• This community needs YOUR help today. We rely 100% on Supporting Memberships to fund our efforts. With the ever increasing fees of everything, we need help. We need more Supporting Members, today. Please invest back into this community. I will ship a few decals too in addition to all the account perks you get.



    Sign up here: https://www.muzzleloadingforum.com/account/upgrades
  • Friends, our 2nd Amendment rights are always under attack and the NRA has been a constant for decades in helping fight that fight.

    We have partnered with the NRA to offer you a discount on membership and Muzzleloading Forum gets a small percentage too of each membership, so you are supporting both the NRA and us.

    Use this link to sign up please; https://membership.nra.org/recruiters/join/XR045103

Left eye dominant, right hand dominant?

Muzzleloading Forum

Help Support Muzzleloading Forum:

This site may earn a commission from merchant affiliate links, including eBay, Amazon, and others.
I was wondering if anyone else is left eye, right hand dominant.
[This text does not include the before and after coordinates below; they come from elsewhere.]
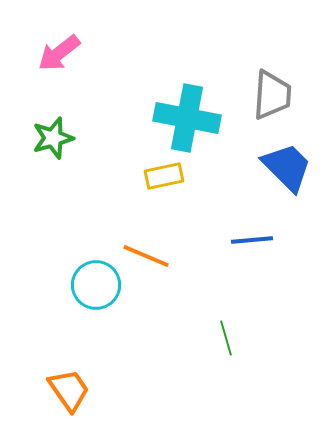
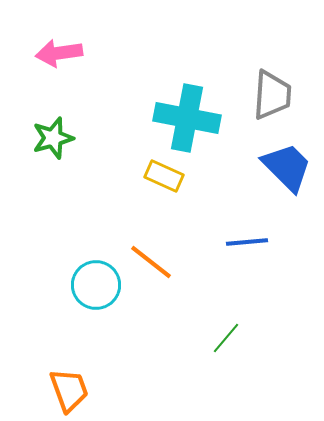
pink arrow: rotated 30 degrees clockwise
yellow rectangle: rotated 36 degrees clockwise
blue line: moved 5 px left, 2 px down
orange line: moved 5 px right, 6 px down; rotated 15 degrees clockwise
green line: rotated 56 degrees clockwise
orange trapezoid: rotated 15 degrees clockwise
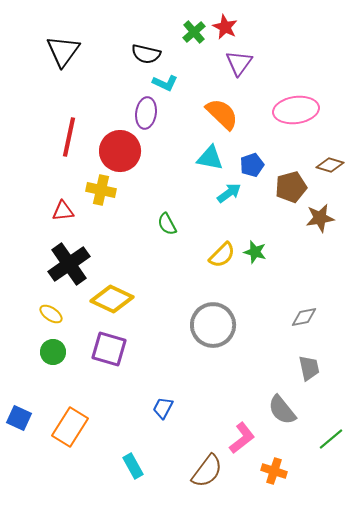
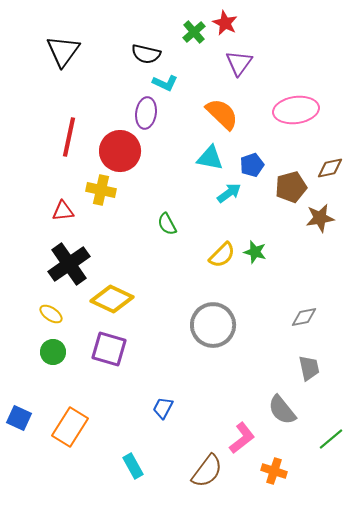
red star: moved 4 px up
brown diamond: moved 3 px down; rotated 28 degrees counterclockwise
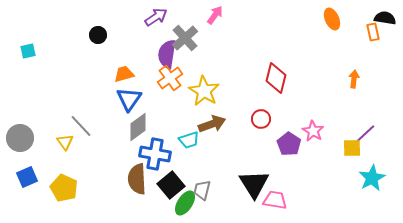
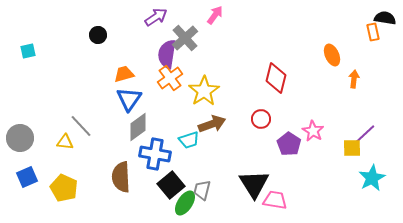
orange ellipse: moved 36 px down
yellow star: rotated 8 degrees clockwise
yellow triangle: rotated 48 degrees counterclockwise
brown semicircle: moved 16 px left, 2 px up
Should I start shooting lefty? The vision in my left eye is considerably better than my right.
I'm strongly left eye dominant and right handed. Always have been. My left eye is perfect. Right one is not very good at all.

I considered switching to left hand shooting earlier, but it wasn't worth the trouble. I got glasses and shoot right eye instead. I use my left eye shooting handguns usually if I'm using sights.
 
I'm right handed, left eye dominant. I realized this in my teens and started shooting lefty. No real problem. I can shoot a pistol in either hand using my left eye but am more comfortable shooting lefty. I will do exercises for my left hand and trigger finger. My idea on dealing with hard trigger pulls is simply have a stronger trigger finger rather than replacing triggers.
 
I wish someone would have brought this to my attention many years ago. I've been using the wrong hand to hold my slingshot for over 65 years.
 
I was wondering if anyone else is left eye, right hand dominant. Should I start shooting lefty? The vision in my left eye is considerably better than my I'm

I was wondering if anyone else is left eye, right hand dominant. Should I start shooting lefty? The vision in my left eye is considerably better than my right.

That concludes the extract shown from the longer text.